= Victoria Casey =

New Zealand lawyer (c. 2010s)

Victoria Casey is a lawyer and King's Counsel from Wellington, New Zealand.

Graduating from the University of Auckland, Casey was admitted to the bar in 1988, and worked for Bell Gully until 2002. From 2002, she worked at the law firm Meredith Connell, leaving there in 2003 to join the independent bar. In 2008, she was appointed Crown Counsel at Crown Law. Upon returning to the independent bar in 2012, she began specialising in public law, commercial law, and commercial–regulatory litigation.

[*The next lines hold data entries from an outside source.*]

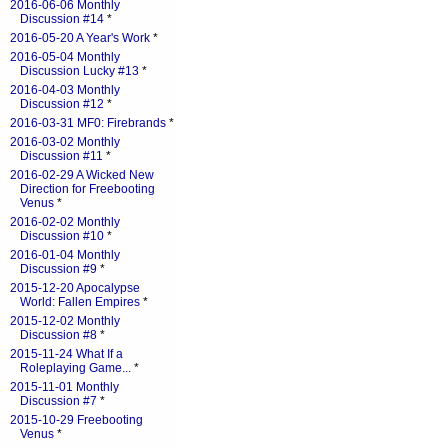
2016-06-06 Monthly
Discussion #14
*
2016-05-20 A Year's Work
*
2016-05-04 Monthly
Discussion Lucky #13
*
2016-04-03 Monthly
Discussion #12
*
2016-03-31 MF0: Firebrands
*
2016-03-02 Monthly
Discussion #11
*
2016-02-29 A Wicked New
Direction for Freebooting
Venus
*
2016-02-02 Monthly
Discussion #10
*
2016-01-04 Monthly
Discussion #9
*
2015-12-20 Apocalypse
World: Fallen Empires
*
2015-12-02 Monthly
Discussion #8
*
2015-11-24 What If a
Roleplaying Game...
*
2015-11-01 Monthly
Discussion #7
*
2015-10-29 Freebooting
Venus
*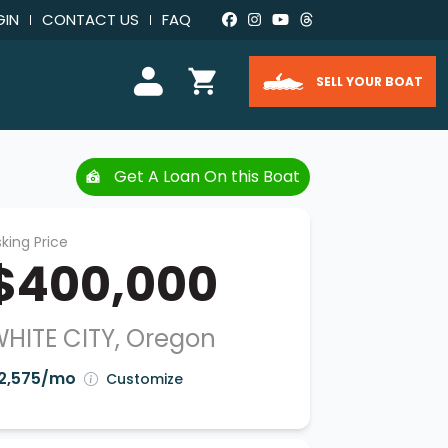
GIN
CONTACT US
FAQ
SELL YOUR BOAT
Get A Loan On this Boat
king Price
$400,000
HITE CITY, Oregon
2,575/mo
Customize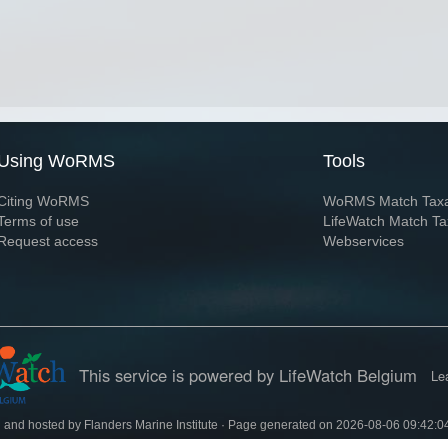
Using WoRMS
Tools
Citing WoRMS
WoRMS Match Tax
Terms of use
LifeWatch Match Ta
Request access
Webservices
This service is powered by LifeWatch Belgium
Le
 and hosted by
Flanders Marine Institute
· Page generated on 2026-08-06 09:42:0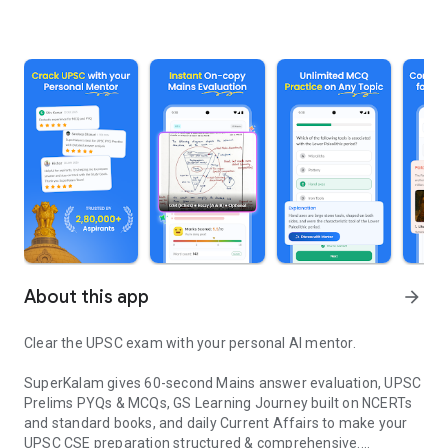
About this app
arrow_forward
Clear the UPSC exam with your personal AI mentor.
SuperKalam gives 60-second Mains answer evaluation, UPSC
Prelims PYQs & MCQs, GS Learning Journey built on NCERTs
and standard books, and daily Current Affairs to make your
UPSC CSE preparation structured & comprehensive.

Throughout 2015, she was the representative for Lecretia Seales, a terminally ill lawyer with a brain tumour who sought to voluntarily end her life, a case which culminated in the legislation of euthanasia in New Zealand. Casey was appointed as a Queen's Counsel in Wellington in 2016, the role in which she remains.

==Career==
Casey graduated from the University of Auckland and was admitted to the bar in 1988. Shortly after graduating, she worked at the Auckland and Wellington offices of Bell Gully, a New Zealand law firm. In 2002, Casey joined the firm Meredith Connell, remaining there until 2003, where she joined the independent bar. She was appointed Crown Counsel at Crown Law in 2008. In 2012, Casey returned to the independent bar, where she specialised in areas including public law, commercial law and commercial–regulatory litigation. In 2015, Casey acted on behalf of the vulnerable persons umbrella group CARE Alliance in the high-profile case of Lecretia Seales, a terminally ill lawyer with a brain tumour who sought legal medical assistance to end her life. She was appointed as a Queen's Counsel in Wellington in 2016.